Although most of the British public reverted to traditional tastes after the war, there was a small but growing market for high-quality, modernist furniture, and G-Plan successfully spoke to this younger, more progressive audience. Through clever marketing campaigns, G-Plan set the standard for modernist, mass-market furniture in postwar Britain. G-Plan’s C Range, with an aesthetic that celebrated its machine production, was launched in 1953, and by 1957 it had become enormously popular. Donald Gomme stepped down from G-Plan in 1958, confident in the strength of the company that he had built.

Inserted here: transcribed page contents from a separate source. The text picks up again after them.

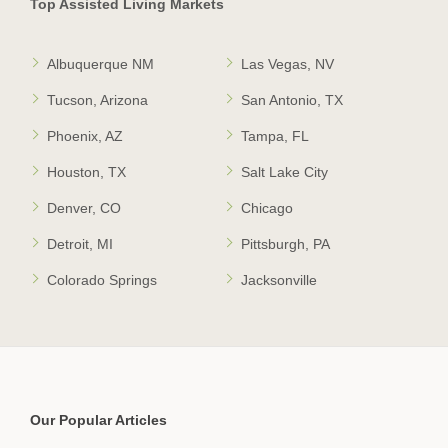
Top Assisted Living Markets
Albuquerque NM
Las Vegas, NV
Tucson, Arizona
San Antonio, TX
Phoenix, AZ
Tampa, FL
Houston, TX
Salt Lake City
Denver, CO
Chicago
Detroit, MI
Pittsburgh, PA
Colorado Springs
Jacksonville
Our Popular Articles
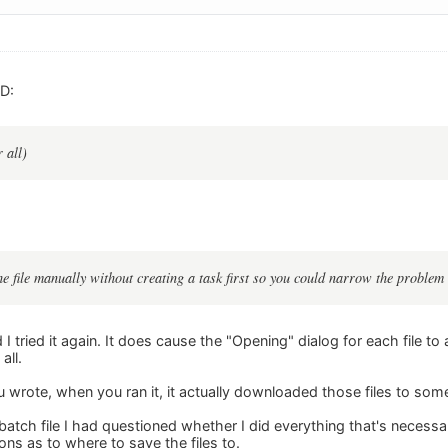
D:
 all)
e file manually without creating a task first so you could narrow the problem
d I tried it again. It does cause the "Opening" dialog for each file 
all.
 wrote, when you ran it, it actually downloaded those files to s
batch file I had questioned whether I did everything that's necessa
ions as to where to save the files to.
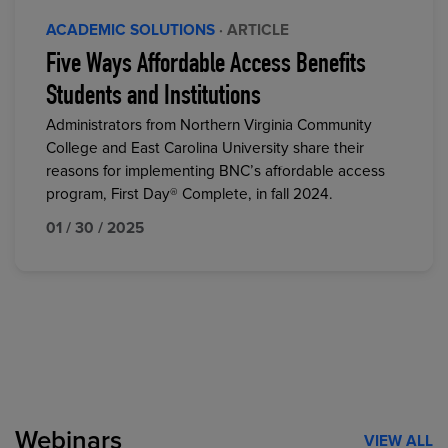
ACADEMIC SOLUTIONS
· ARTICLE
Five Ways Affordable Access Benefits
Students and Institutions
Administrators from Northern Virginia Community
College and East Carolina University share their
reasons for implementing BNC’s affordable access
program, First Day® Complete, in fall 2024.
01 / 30 / 2025
Webinars
VIEW ALL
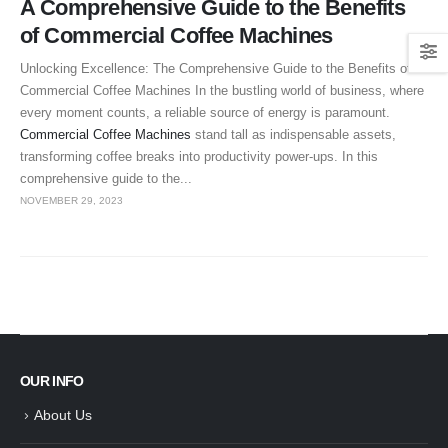
A Comprehensive Guide to the Benefits
of Commercial Coffee Machines
Unlocking Excellence: The Comprehensive Guide to the Benefits of
Commercial Coffee Machines In the bustling world of business, where
every moment counts, a reliable source of energy is paramount.
Commercial Coffee Machines
stand tall as indispensable assets,
transforming coffee breaks into productivity power-ups. In this
comprehensive guide to the...
NOVEMBER 29, 2023
OUR INFO
About Us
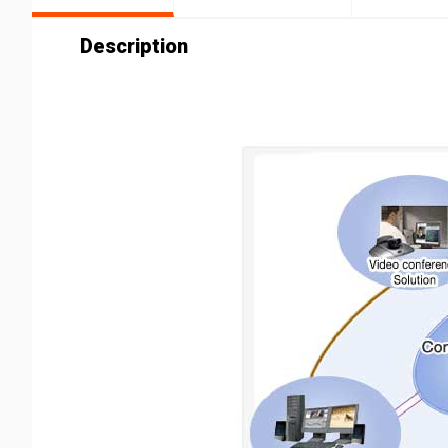
Description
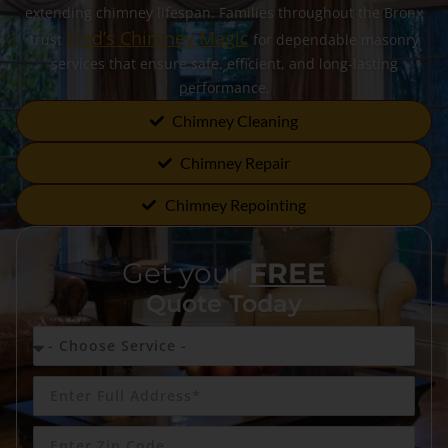
extending chimney lifespan. Families throughout the Bronx
Fred’s Chimney Magic
trust
for dependable masonry
services that ensure safe, efficient, and long-lasting
performance.
Chimney Cleaning
Chimney Repair
Chimney Repointing
Get your
FREE
Quote Today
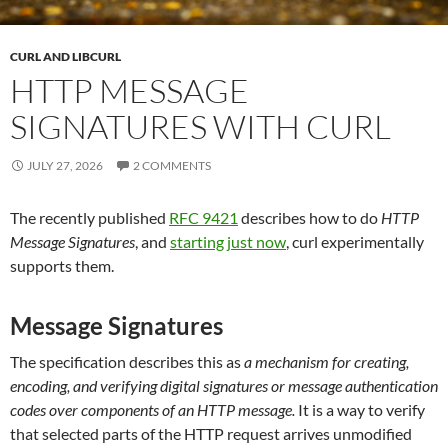
CURL AND LIBCURL
HTTP MESSAGE
SIGNATURES WITH CURL
JULY 27, 2026
2 COMMENTS
The recently published
RFC 9421
describes how to do
HTTP
Message Signatures
, and
starting just now
, curl experimentally
supports them.
Message Signatures
The specification describes this as
a mechanism for creating,
encoding, and verifying digital signatures or message authentication
codes over components of an HTTP message.
It is a way to verify
that selected parts of the HTTP request arrives unmodified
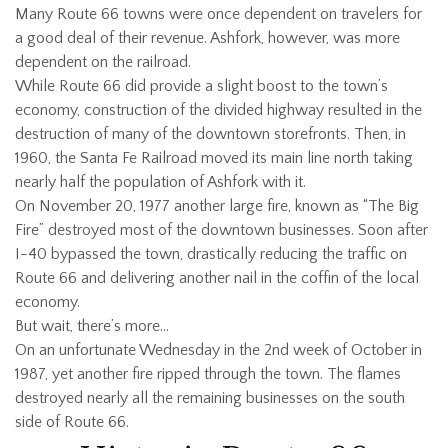
Many Route 66 towns were once dependent on travelers for
a good deal of their revenue. Ashfork, however, was more
dependent on the railroad.
While Route 66 did provide a slight boost to the town’s
economy, construction of the divided highway resulted in the
destruction of many of the downtown storefronts. Then, in
1960, the Santa Fe Railroad moved its main line north taking
nearly half the population of Ashfork with it.
On November 20, 1977 another large fire, known as “The Big
Fire” destroyed most of the downtown businesses. Soon after
I-40 bypassed the town, drastically reducing the traffic on
Route 66 and delivering another nail in the coffin of the local
economy.
But wait, there’s more…
On an unfortunate Wednesday in the 2nd week of October in
1987, yet another fire ripped through the town. The flames
destroyed nearly all the remaining businesses on the south
side of Route 66.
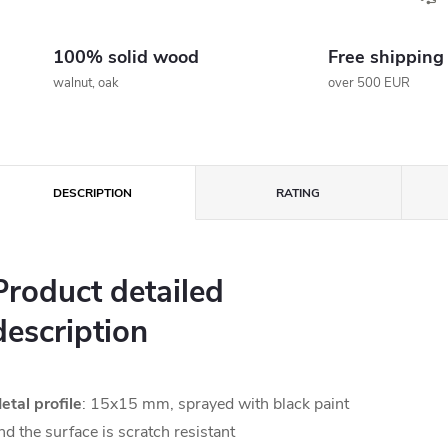
100% solid wood
Free shipping
walnut, oak
over 500 EUR
DESCRIPTION
RATING
Product detailed
description
etal profile
: 15x15 mm, sprayed with black paint
nd the surface is scratch resistant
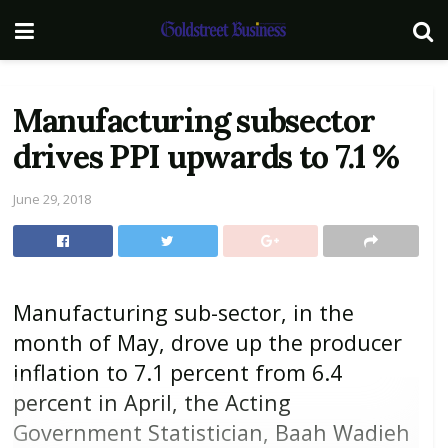
Manufacturing subsector
drives PPI upwards to 7.1 %
June 29, 2018
Manufacturing sub-sector, in the
month of May, drove up the producer
inflation to 7.1 percent from 6.4
percent in April, the Acting
Government Statistician, Baah Wadieh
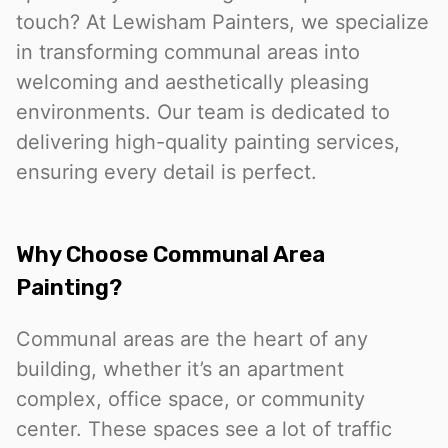
touch? At Lewisham Painters, we specialize
in transforming communal areas into
welcoming and aesthetically pleasing
environments. Our team is dedicated to
delivering high-quality painting services,
ensuring every detail is perfect.
Why Choose Communal Area
Painting?
Communal areas are the heart of any
building, whether it’s an apartment
complex, office space, or community
center. These spaces see a lot of traffic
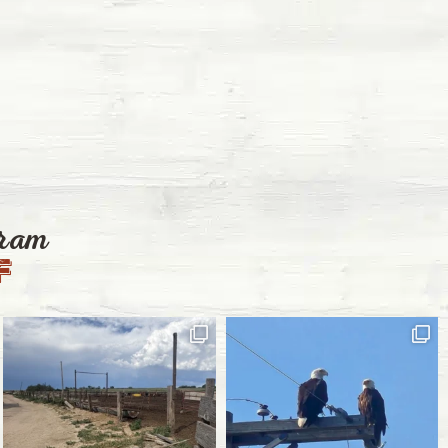
gram
f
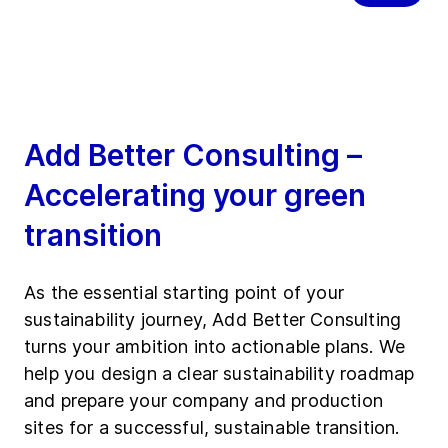
Add Better Consulting –
Accelerating your green
transition
As the essential starting point of your
sustainability journey, Add Better Consulting
turns your ambition into actionable plans. We
help you design a clear sustainability roadmap
and prepare your company and production
sites for a successful, sustainable transition.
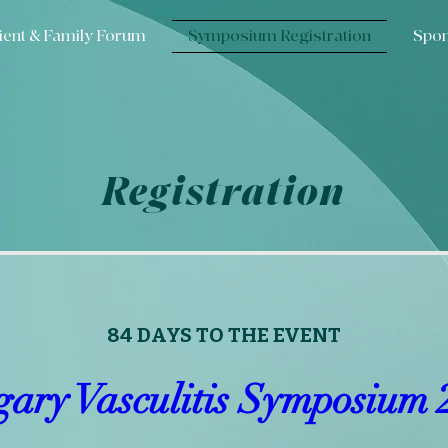
ient & Family Forum
Symposium Registration
Spon
Registration
84 DAYS TO THE EVENT
gary Vasculitis Symposium 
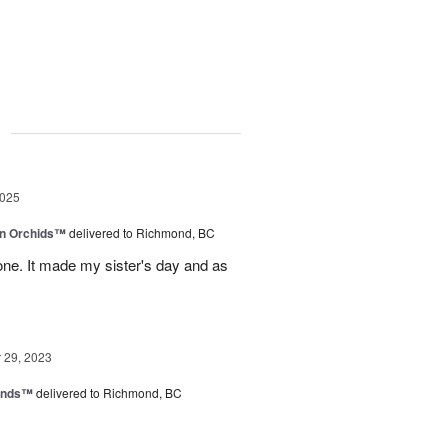
g
2025
in Orchids™
delivered to Richmond, BC
ne. It made my sister's day and as
29, 2023
iends™
delivered to Richmond, BC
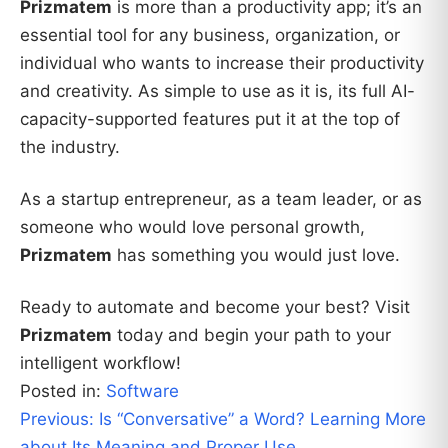
Prizmatem
is more than a productivity app; it’s an
essential tool for any business, organization, or
individual who wants to increase their productivity
and creativity. As simple to use as it is, its full AI-
capacity-supported features put it at the top of
the industry.
As a startup entrepreneur, as a team leader, or as
someone who would love personal growth,
Prizmatem
has something you would just love.
Ready to automate and become your best? Visit
Prizmatem
today and begin your path to your
intelligent workflow!
Posted in:
Software
Post
Previous:
Is “Conversative” a Word? Learning More
about Its Meaning and Proper Use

By the 1960s, the Scandinavian look was sweeping international design, and British-made furniture was being outsold by Danish imports. To compete, G-Plan brought in Danish designer Ib Kofod-Larsen to create new collections in fine woods, like teak and rosewood. While these Kofod-Larsen pieces have become very collectible today, at the time, they were not well appreciated by the design community—perhaps viewed as lesser variations on the furniture available from Scandinavia. Despite the competition, G-Plan remained one of the most recognized names in furniture manufacturing in the UK through the end of the 1970s.
In 1987 the Gomme family sold the business to the then directors, who, three years later, sold it to the Christie Tyler Group. In 1996, the Morris Furniture Group acquired the license to make and market G-Plan Cabinet furniture in Glasgow. This operates separately from the upholstery business, G-Plan Upholstery Ltd., which continues to manufacture most of its sofa and armchair products in the UK.